Now the budget director, Mitch Daniels, has admitted the obvious: The federal government faces the prospect of large deficits as far as the eye can see. And sure enough, the drunk has turned mean. As the administration reaches for another bottle — another long-term tax cut for the affluent — its officials sullenly denounce the "fixation" on budget deficits, dismissing it as nonsensical "Rubinomics." (So much, by the way, for the war on terror as an excuse for deficits. "What did you do in the war, daddy?" asks Ronald Brownstein in The Los Angeles Times. "I got a big tax cut, and passed the bill on to you.")
Economics aside, the administration's ever-changing rationale for tax cuts says a lot about its character. If the Bush team never cared about deficits, Mr. Bush's promises of fiscal responsibility were dishonest. On the other hand, if administration officials didn't decide that deficits are O.K. until that belief became convenient, that suggests that they're tough talkers who make excuses when confronted with real problems. That's a scary thought; is this the kind of administration that would, say, call North Korea names and talk about pre-emptive war, but back down and offer aid when the country actually threatens to restart its nuclear program? Nah, couldn't happen.
The administration's top economist certainly changed his mind about deficits very late in the game. Glenn Hubbard, chairman of the Council of Economic Advisers, recently denied that deficits raise interest rates and depress private investments. Yet Mr. Hubbard is also the author of an economics textbook; as Berkeley's J. Bradford DeLong points out on his influential Web site, the 2002 edition of that textbook explains how, yes, deficits raise interest rates and depress private investment.
There's a reason Mr. Hubbard used to worry about deficits. When the government sells bonds it competes with private borrowers. By the usual rules of economics, this competition should, other things equal, drive interest rates higher and investment lower. There are exceptions to economic rules, but someone who suddenly discovers such an exception at the precise moment his political masters need a cover story isn't credible.
Will this alcoholic eventually go back on the wagon? Not for a while; he has too many enablers. The Congressional Budget Office will soon start using "dynamic scoring" to assess proposed tax cuts — that is, it will build in the supply-side assumption that tax cuts raise the economy's growth rate, and therefore generate indirect revenue gains that offset the direct revenue losses. In the past, budget officials have opposed this practice, because it's so easy to slide from objective analysis into wishful thinking. With Republicans controlling both the White House and Congress, does anyone doubt that future C.B.O. analyses will take a very favorable view of big tax cuts for rich people?

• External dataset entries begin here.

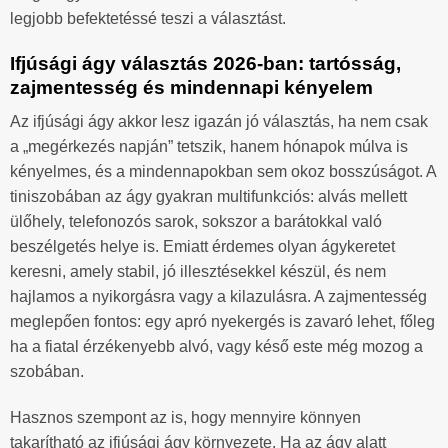
legjobb befektetéssé teszi a választást.
Ifjúsági ágy választás 2026-ban: tartósság,
zajmentesség és mindennapi kényelem
Az ifjúsági ágy akkor lesz igazán jó választás, ha nem csak
a „megérkezés napján” tetszik, hanem hónapok múlva is
kényelmes, és a mindennapokban sem okoz bosszúságot. A
tiniszobában az ágy gyakran multifunkciós: alvás mellett
ülőhely, telefonozós sarok, sokszor a barátokkal való
beszélgetés helye is. Emiatt érdemes olyan ágykeretet
keresni, amely stabil, jó illesztésekkel készül, és nem
hajlamos a nyikorgásra vagy a kilazulásra. A zajmentesség
meglepően fontos: egy apró nyekergés is zavaró lehet, főleg
ha a fiatal érzékenyebb alvó, vagy késő este még mozog a
szobában.
Hasznos szempont az is, hogy mennyire könnyen
takarítható az ifjúsági ágy környezete. Ha az ágy alatt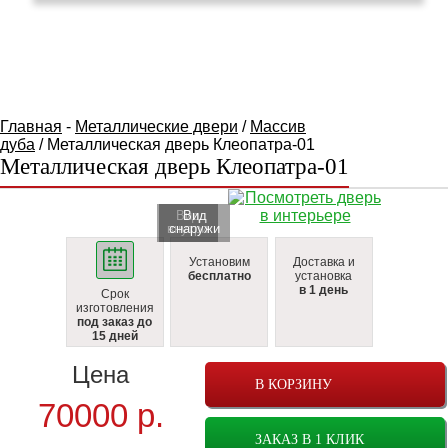
КАТАЛОГ ТОВАРОВ
Главная
-
Металлические двери
/
Массив
дуба
/ Металлическая дверь Клеопатра-01
Металлическая дверь Клеопатра-01
Вид
Вид
внутри
cнаружи
Установим
Доставка и
бесплатно
установка
в 1 день
Срок
изготовления
под заказ до
15 дней
Цена
В КОРЗИНУ
70000
р.
ЗАКАЗ В 1 КЛИК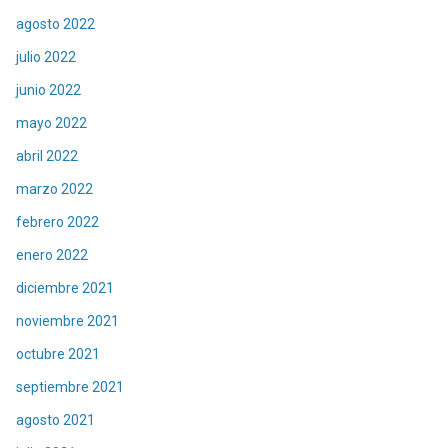
agosto 2022
julio 2022
junio 2022
mayo 2022
abril 2022
marzo 2022
febrero 2022
enero 2022
diciembre 2021
noviembre 2021
octubre 2021
septiembre 2021
agosto 2021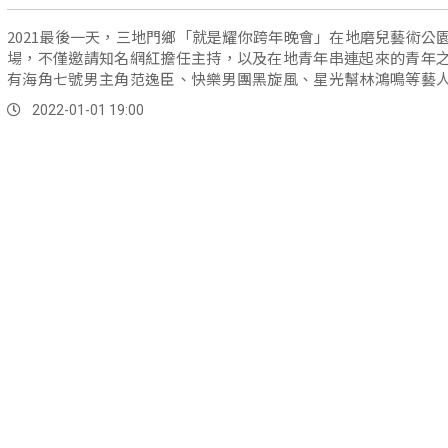
2021最後一天，三地門鄉「就是耀你跨年晚會」在地磨兒藝術公
場，不僅邀請知名網紅擔任主持，以及在地青年串連起來的青年
有海角七號男主角范逸臣、快樂男團黑旋風、星光幫林鴻鳴等藝
地歌手與樂團等，由各部落青年主導設計的音樂饗宴。
2022-01-01 19:00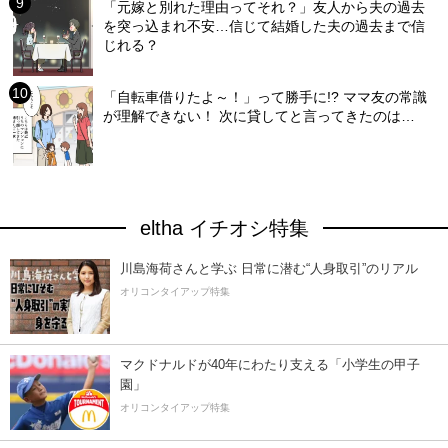
「元嫁と別れた理由ってそれ？」友人から夫の過去
を突っ込まれ不安…信じて結婚した夫の過去まで信
じれる？
「自転車借りたよ～！」って勝手に!? ママ友の常識
が理解できない！ 次に貸してと言ってきたのは…
eltha イチオシ特集
川島海荷さんと学ぶ 日常に潜む“人身取引”のリアル
オリコンタイアップ特集
マクドナルドが40年にわたり支える「小学生の甲子
園」
オリコンタイアップ特集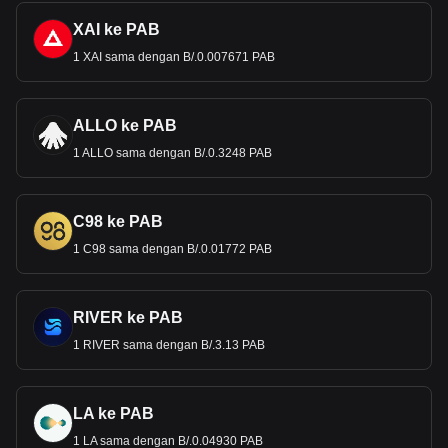
XAI ke PAB
1 XAI sama dengan B/.0.007671 PAB
ALLO ke PAB
1 ALLO sama dengan B/.0.3248 PAB
C98 ke PAB
1 C98 sama dengan B/.0.01772 PAB
RIVER ke PAB
1 RIVER sama dengan B/.3.13 PAB
LA ke PAB
1 LA sama dengan B/.0.04930 PAB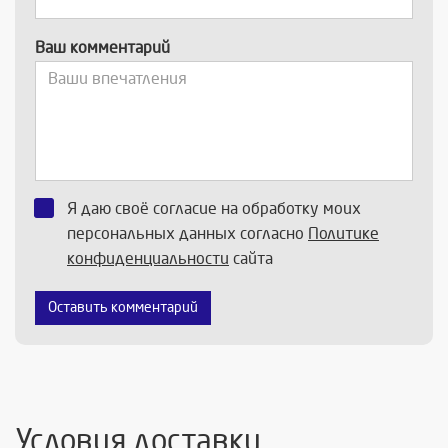
Ваш комментарий
Я даю своё согласие на обработку моих
персональных данных согласно
Политике
конфиденциальности
сайта
Оставить комментарий
Условия доставки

It's O.K. to run a deficit during a recession, as long as the deficit is clearly temporary. But both the numbers and the administration's search for excuses tell us that there's nothing temporary about the red ink. On the contrary, we'll probably be on a deficit bender until the baby boomers retire — and then it will get much worse.
Trust me: we're going to miss Rubinomics. Maybe not today, and maybe not tomorrow, but soon, and for the rest of our lives.